What you should do
Each line of the data below that contains "сестричка" must be copied.

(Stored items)
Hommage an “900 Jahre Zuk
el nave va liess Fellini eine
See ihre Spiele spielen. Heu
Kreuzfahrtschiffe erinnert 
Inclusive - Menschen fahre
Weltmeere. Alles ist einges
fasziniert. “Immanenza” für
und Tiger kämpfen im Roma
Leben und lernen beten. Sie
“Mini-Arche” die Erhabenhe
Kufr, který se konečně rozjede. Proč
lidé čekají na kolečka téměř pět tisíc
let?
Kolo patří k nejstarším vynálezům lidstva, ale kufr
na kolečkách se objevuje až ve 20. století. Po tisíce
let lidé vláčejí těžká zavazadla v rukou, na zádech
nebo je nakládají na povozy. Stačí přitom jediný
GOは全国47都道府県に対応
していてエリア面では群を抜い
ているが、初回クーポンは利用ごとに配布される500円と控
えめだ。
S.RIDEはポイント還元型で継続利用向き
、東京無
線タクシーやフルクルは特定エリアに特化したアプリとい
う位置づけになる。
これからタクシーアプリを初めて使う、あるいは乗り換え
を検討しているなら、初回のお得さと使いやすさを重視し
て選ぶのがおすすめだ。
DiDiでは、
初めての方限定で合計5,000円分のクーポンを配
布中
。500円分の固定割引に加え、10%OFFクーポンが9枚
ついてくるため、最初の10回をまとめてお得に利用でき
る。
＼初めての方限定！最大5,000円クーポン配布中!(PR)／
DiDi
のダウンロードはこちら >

* * *

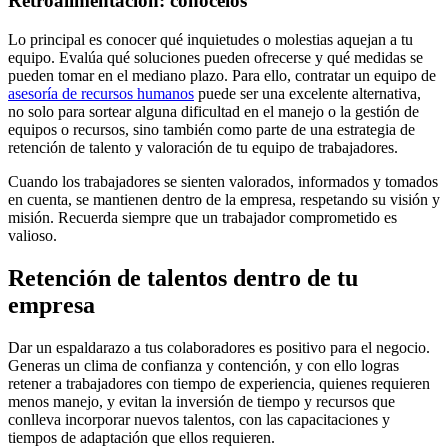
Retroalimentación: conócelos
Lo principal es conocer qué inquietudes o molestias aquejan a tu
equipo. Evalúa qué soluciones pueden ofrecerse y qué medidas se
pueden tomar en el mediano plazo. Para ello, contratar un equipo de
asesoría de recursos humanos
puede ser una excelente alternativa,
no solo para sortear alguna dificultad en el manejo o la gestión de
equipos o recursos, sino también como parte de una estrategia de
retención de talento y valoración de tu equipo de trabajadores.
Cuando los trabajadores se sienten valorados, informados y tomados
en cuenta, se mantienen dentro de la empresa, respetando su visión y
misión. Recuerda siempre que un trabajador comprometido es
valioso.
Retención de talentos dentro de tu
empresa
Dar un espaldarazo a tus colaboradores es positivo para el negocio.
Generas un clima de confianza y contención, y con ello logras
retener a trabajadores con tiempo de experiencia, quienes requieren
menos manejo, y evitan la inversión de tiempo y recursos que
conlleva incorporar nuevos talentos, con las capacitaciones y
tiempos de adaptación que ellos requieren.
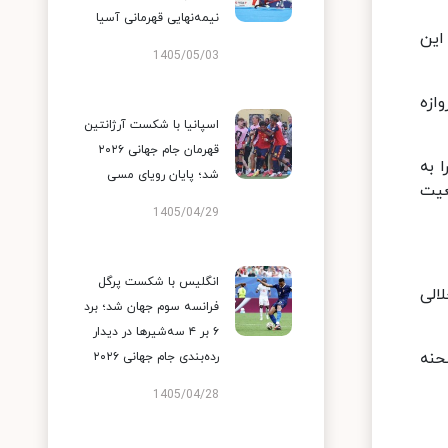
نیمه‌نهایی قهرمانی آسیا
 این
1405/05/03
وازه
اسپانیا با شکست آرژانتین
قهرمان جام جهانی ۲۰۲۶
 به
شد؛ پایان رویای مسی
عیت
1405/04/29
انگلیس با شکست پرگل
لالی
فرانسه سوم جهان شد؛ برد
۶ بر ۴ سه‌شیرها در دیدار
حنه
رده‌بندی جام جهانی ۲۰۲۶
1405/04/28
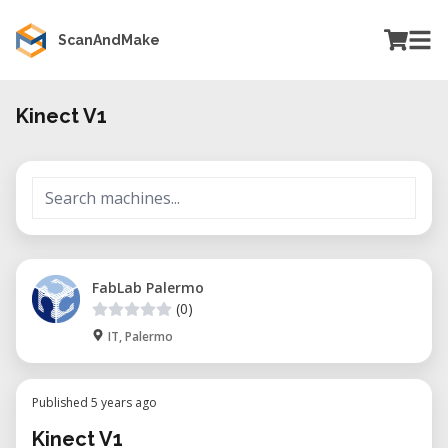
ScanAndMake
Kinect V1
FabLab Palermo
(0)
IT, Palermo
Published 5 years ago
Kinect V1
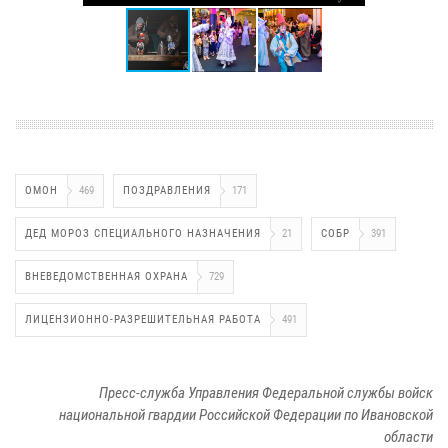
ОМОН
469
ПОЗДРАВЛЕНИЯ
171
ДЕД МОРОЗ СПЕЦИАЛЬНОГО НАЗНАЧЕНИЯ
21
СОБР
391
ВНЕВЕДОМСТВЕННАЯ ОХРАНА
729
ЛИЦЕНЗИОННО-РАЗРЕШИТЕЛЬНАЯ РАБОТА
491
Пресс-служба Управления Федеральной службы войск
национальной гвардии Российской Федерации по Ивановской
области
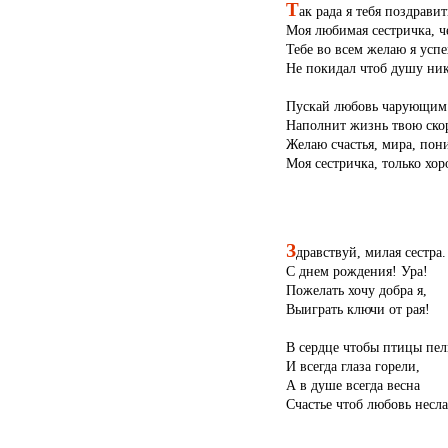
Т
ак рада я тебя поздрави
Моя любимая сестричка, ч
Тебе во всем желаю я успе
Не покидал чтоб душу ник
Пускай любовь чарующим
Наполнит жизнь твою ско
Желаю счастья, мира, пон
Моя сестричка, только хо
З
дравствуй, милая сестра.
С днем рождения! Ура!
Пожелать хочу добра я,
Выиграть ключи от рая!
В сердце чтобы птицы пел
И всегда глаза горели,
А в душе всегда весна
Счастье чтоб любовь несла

Response for this exercise
Моя любимая сестричка, ч
Моя сестричка, только хо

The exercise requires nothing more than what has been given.